ACTIVITY
Scan the entries below for the word "Armenia" and copy every line in which it occurs.

══════════

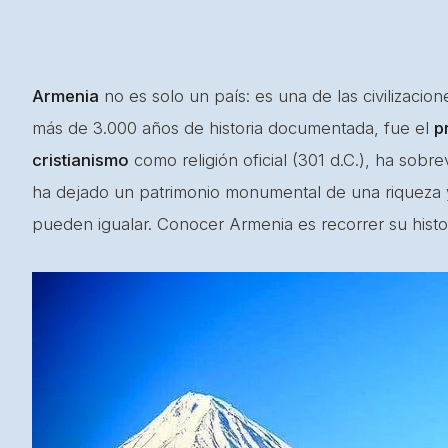
Armenia
no es solo un país: es una de las civilizaci
más de 3.000 años de historia documentada, fue el
p
cristianismo
como religión oficial (301 d.C.), ha sobre
ha dejado un patrimonio monumental de una riqueza
pueden igualar. Conocer Armenia es recorrer su histor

══════════

TASK OUTPUT
Armenia
pueden igualar. Conocer Armenia es recorrer su histor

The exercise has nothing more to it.